# Interactive Brokers funds sweep/margin issues



## jackrab (20 June 2017)

I've been having issues with the excess funds sweep and been getting margin notices for the past 2 months in my SPI futures trading with Interactive Brokers.

How I understand it.... stocks are held in the Securities Segment, while futures are traded in the Commodities Segment (for ES, SPI, etc (mainly USA and Australia) and other futures, like HK, Japan etc, are traded in the UK Regulated Segment.

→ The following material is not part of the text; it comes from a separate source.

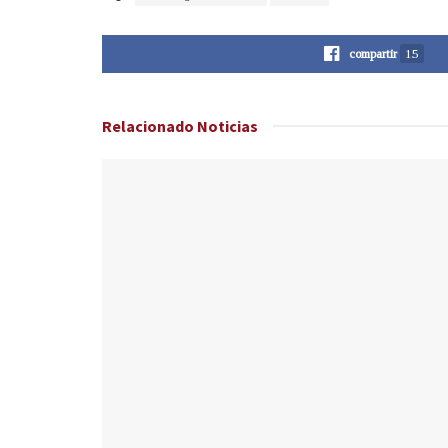
compartir
15
Relacionado
Noticias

Usually you would have funds sitting in the Securities segment, letting IB sweep funds to the Commodities when needed for margin... 

I trade SPI futures, which are traded in the commodity segment of IB and their funds sweep has been screwed since a few months, meaning I get margin notices every time I do a trade through the commodity segment, because the excess funds sweep doesn't happen correctly at the cut-off time when they do a check, and the system thinks I have no funds... while in fact I have plenty.

They say that it has to do with the US exchange margin check rule (CFTC I guess) at 17:15 EST (US time). And that this gives problems for clients who trade non-US hours in the commodity segment. It's been going on since beginning of May. Even if I close out the position ... I get a margin notice. Basically I end up with no position every day... but still get notices, and then after 3 days I can only close or hedge... even if I have no position left! 

Has anyone else who trade SPI through IB been having issues regarding this???


----------